DEFA14A 1 d297165ddefa14a.htm DEFA14A DEFA14A

 

 

UNITED STATES

SECURITIES AND EXCHANGE COMMISSION

Washington, D.C. 20549

 

 

SCHEDULE 14A

Proxy Statement Pursuant to Section 14(a) of the

Securities Exchange Act of 1934

(Amendment No.     )

 

 

Filed by the Registrant   ☒

Filed by a Party other than the Registrant   ☐

Check the appropriate box:

 

Preliminary Proxy Statement

 

Confidential, for Use of the Commission Only (as permitted by Rule 14a-6(e)(2))

 

Definitive Proxy Statement

 

Definitive Additional Materials

 

Soliciting Material Pursuant to §240.14a-12

SCHRÖDINGER, INC.

(Name of registrant as specified in its charter)

(Name of person(s) filing proxy statement, if other than the registrant)

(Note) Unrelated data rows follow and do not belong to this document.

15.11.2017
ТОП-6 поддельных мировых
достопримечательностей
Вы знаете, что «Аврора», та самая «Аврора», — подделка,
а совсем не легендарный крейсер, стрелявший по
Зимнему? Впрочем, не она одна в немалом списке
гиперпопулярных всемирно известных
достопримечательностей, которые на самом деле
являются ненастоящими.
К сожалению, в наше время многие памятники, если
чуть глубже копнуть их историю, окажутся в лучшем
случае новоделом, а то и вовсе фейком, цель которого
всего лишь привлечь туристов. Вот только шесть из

Payment of Filing Fee (Check all boxes that apply):

 

No fee required.

 

Fee paid previously with preliminary materials.

 

Fee computed on table in exhibit required by Item 25(b) per Exchange Act Rules 14a-6(i)(1) and 0-11.

 

 

 


LOGO

SUPPLEMENT TO PROXY STATEMENT

2022 ANNUAL MEETING OF STOCKHOLDERS

To be held on Wednesday, June 15, 2022

Schrödinger, Inc. (the “Company”) is filing this supplement on June 9, 2022 to update information contained in the Company’s Definitive Proxy Statement filed with the U.S. Securities and Exchange Commission (the “SEC”) on April 28, 2022, as supplemented by the supplements filed with the SEC on April 29, 2022 and May 19, 2022 (as so supplemented, the “Proxy Statement”), and made available to the Company’s stockholders in connection with the solicitation of proxies on behalf of the board of directors of the Company for its annual meeting of stockholders to be held on June 15, 2022, or any adjournment or postponement thereof (the “Annual Meeting”).

At the Annual Meeting, stockholders are being asked, among other things, to vote on a proposal to elect three Class II directors, Jeffrey Chodakewitz, Michael Lynton and Nancy A. Thornberry, each to serve for a three-year term expiring at the 2025 annual meeting of stockholders and until his or her respective successor has been duly elected and qualified, which is identified in the Proxy Statement as Proposal No. 1. This supplement is being filed to provide updated information about a director nominee’s biographical information and to provide additional information and context to help stockholders evaluate Proposal No. 1. The Company urges you to read the Proxy Statement and this supplement in their entirety. Except as specifically supplemented by the information contained herein, all information set forth in the Proxy Statement remains unchanged. To the extent that information in this supplement differs from or updates information contained in the Proxy Statement, the information in this supplement is more current.

Proposal No. 1 – Election of Three Class II Directors

Our board of directors has recommended that stockholders vote FOR the election of all three Class II directors, including Michael Lynton, a member of our board of directors since January 2018 and the current chairman of our board of directors. Mr. Lynton currently serves as a director at five public companies, including Schrödinger, Inc., and discussions with our stockholders provided important feedback on Mr. Lynton’s current board commitments, as he is considered “overboarded” by certain of our stockholders. In order to align his commitments to address these stockholder concerns, Mr. Lynton has committed to reduce the number of public company boards of directors on which he serves to no more than four within one year of the Annual Meeting. We believe that Mr. Lynton is able to continue to devote sufficient time to fulfill his duties to Schrödinger, Inc., as evidenced by his exemplary attendance record at meetings of our board of directors. We also believe that Mr. Lynton has been, and will continue to be, an effective and engaged director who possesses beneficial experience, perspective and skills, and that re-electing him to the board of directors of Schrödinger, Inc. is in the best interest of our stockholders.

The board of directors recommend voting “FOR” the election of Michael Lynton as a Class II director for a three-year term ending at the annual meeting of stockholders to be held in 2025.